- Robinson in 1903
- Born: December 17, 1880 Mansfield, Ohio
- Died: October 9, 1951 (aged 70) Olympia, Washington
- Occupation: Attorney
- Known for: Member of the Washington Supreme Court, 1937-1951 Chief Justice, 1941-1943

= John Robinson (judge) =

American judge (1880–1951)

John Sherman Robinson (December 17, 1880 – October 9, 1951) was an American track and field athlete, lawyer, judge, and chief justice of the Washington Supreme Court.

==Early life and education==
John was born in Mansfield, Ohio, to Samuel Radford Robinson (October 12, 1830- July 27, 1904), a berry grower who immigrated from Derbyshire, England, and Caroline "Mathia" Mottayaw (October 26, 1840 – June 17, 1907), a homemaker. He was the youngest of five boys, and his older brothers were farm laborers. John attended Mansfield High School, where he ran track and field.

Robinson attended the University of Michigan and received his bachelor's degree in 1903. While at Michigan, Robinson was a member of the track and field team. He ran the hurdles until sustaining an injury and then competed in the shot put. He was the captain of the track team as a senior. Following graduation, he spent four years as a local teacher, a time during which both his mother and father died. With their deaths, Robinson left Ohio in 1907, enrolled in Columbia Law School, and received his law degree in 1910.

==Legal career==
After receiving his law degree, Robinson moved to Seattle and practiced in the firm of Bronson, Robinson & Jones. From 1924, he practiced with Harroun, Robinson, Maloy & Shidler, whose offices were at 1800 Exchange Building. Partners included George Levant Harroun, a graduate of Northwestern University, who focused on banking law, C. E. H. Maloy, an active litigator, and Roger L. Shidler, a 1924 graduate of the University of Washington Law School.

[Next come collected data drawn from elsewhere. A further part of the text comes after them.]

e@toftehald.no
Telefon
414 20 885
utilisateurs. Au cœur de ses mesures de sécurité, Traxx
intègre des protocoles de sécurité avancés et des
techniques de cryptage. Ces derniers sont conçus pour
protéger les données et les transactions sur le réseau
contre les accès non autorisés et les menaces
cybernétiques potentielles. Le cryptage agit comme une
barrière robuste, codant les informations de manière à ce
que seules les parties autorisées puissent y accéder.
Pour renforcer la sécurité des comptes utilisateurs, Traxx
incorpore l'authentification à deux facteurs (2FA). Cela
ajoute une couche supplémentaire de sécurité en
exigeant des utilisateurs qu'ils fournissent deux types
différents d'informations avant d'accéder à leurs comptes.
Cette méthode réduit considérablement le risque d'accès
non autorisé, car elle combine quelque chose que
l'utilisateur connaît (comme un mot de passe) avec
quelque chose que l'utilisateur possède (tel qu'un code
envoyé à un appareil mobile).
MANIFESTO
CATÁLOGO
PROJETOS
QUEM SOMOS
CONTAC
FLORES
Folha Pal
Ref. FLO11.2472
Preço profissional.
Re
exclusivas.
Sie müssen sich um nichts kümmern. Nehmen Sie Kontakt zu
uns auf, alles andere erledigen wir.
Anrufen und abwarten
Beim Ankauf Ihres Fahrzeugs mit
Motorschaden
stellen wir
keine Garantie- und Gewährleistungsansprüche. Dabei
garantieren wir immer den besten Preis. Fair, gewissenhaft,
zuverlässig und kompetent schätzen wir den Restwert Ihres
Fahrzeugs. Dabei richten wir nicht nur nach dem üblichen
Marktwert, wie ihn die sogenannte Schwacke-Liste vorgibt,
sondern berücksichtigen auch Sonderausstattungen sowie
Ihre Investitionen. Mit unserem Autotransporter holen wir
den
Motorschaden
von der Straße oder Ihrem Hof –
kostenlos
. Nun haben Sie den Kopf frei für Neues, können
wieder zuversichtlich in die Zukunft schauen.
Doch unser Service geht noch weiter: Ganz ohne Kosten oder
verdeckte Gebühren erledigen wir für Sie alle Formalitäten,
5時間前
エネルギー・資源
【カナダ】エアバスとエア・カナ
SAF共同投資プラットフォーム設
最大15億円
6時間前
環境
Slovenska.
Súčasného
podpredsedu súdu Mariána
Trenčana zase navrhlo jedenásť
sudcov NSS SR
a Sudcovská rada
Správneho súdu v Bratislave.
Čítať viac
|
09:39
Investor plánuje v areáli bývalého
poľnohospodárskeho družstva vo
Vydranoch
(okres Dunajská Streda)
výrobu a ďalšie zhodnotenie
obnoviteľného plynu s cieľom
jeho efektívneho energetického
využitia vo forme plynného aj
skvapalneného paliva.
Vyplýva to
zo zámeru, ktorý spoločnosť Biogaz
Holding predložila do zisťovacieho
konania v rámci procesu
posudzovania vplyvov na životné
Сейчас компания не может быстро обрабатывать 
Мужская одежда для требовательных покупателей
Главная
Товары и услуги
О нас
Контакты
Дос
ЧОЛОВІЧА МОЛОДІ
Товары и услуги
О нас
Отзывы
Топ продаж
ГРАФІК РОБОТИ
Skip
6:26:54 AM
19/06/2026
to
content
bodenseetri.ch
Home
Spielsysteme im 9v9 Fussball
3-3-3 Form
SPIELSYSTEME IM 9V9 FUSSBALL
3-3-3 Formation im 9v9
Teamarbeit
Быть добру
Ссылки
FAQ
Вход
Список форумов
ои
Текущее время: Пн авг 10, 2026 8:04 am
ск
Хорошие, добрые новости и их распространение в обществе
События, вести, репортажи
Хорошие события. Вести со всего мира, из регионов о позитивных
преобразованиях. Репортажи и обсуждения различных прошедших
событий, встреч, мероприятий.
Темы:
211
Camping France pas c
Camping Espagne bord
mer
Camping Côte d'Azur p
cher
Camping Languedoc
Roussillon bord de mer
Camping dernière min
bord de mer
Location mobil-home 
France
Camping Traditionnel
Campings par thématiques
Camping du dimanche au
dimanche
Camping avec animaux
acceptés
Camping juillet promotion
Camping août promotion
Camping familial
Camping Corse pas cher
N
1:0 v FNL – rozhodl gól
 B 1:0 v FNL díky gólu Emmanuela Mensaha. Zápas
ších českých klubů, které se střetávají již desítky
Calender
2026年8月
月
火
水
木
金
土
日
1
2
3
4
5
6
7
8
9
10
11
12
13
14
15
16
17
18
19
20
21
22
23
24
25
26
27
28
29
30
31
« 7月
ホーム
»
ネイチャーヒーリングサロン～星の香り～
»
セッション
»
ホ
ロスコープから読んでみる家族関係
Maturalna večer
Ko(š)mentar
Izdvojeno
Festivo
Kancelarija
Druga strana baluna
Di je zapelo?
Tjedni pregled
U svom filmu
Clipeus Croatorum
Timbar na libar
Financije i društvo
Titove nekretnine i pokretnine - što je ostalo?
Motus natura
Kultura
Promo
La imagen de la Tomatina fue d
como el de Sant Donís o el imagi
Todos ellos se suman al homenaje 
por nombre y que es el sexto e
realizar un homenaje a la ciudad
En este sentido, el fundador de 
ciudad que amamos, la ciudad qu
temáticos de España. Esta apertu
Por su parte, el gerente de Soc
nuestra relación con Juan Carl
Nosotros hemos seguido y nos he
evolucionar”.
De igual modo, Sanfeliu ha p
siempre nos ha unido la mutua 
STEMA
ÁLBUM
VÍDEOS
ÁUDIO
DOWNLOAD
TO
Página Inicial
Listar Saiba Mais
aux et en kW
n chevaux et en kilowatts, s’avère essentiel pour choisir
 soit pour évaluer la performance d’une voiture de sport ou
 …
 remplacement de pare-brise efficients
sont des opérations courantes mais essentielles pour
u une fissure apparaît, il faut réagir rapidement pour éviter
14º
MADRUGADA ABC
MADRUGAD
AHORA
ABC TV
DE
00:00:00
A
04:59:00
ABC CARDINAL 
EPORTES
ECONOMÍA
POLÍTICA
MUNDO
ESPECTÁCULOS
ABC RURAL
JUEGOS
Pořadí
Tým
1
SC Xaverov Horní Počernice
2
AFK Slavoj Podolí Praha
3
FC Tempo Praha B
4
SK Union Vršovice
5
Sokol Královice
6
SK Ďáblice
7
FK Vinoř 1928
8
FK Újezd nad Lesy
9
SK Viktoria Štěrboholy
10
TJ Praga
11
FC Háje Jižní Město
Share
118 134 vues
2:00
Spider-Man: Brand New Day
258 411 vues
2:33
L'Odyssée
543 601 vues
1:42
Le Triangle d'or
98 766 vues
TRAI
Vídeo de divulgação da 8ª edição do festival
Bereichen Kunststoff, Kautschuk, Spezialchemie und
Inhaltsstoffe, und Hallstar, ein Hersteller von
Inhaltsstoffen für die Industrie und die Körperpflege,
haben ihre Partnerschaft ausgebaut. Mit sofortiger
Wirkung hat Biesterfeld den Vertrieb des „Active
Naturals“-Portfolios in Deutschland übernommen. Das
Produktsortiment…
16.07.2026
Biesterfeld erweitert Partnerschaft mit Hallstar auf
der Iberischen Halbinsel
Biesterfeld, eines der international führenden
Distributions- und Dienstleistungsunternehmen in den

In 1916-1917, Robinson served on the Code Commission of the Washington State Bar Association. In 1920-1921, he was a member of the Judiciary and Judicial Administration Committee of the State Bar. From 1933 to 1936, he was the Chair of the State Board of Bar Examiners. Also in 1933, Robinson briefly served as a Superior Court judge, and from 1933 to 1936 served as President of the Seattle Bar Association.

From 1937 to 1951, he served as a member of the Washington Supreme Court, and as the chief justice from 1941 to 1943.

==Personal==
On June 22, 1916, Robinson married Edith J. Lind (September 30, 1891 – October 2, 1978) in Tacoma, Washington. They had three sons: John Sherman Robinson, Jr., also an attorney, Samuel W. Robinson, and Irving L. "Robbie" Robinson, a French teacher at the Groton School and Western Reserve Academy.

In Olympia, the family lived in what is known as the McCleary/Robinson House at 101 Northwest Sherman Street. It had been built in 1916 by Charles McCleary and his wife, Vivian Gose McCleary, who was the daughter of Mack F. Gose, a Washington Supreme Court Justice from 1909 to 1915.

In October 1951, Judge Robinson died four months after retiring from the Court, and is buried in Lake Forest Park Cemetery, Seattle, Washington.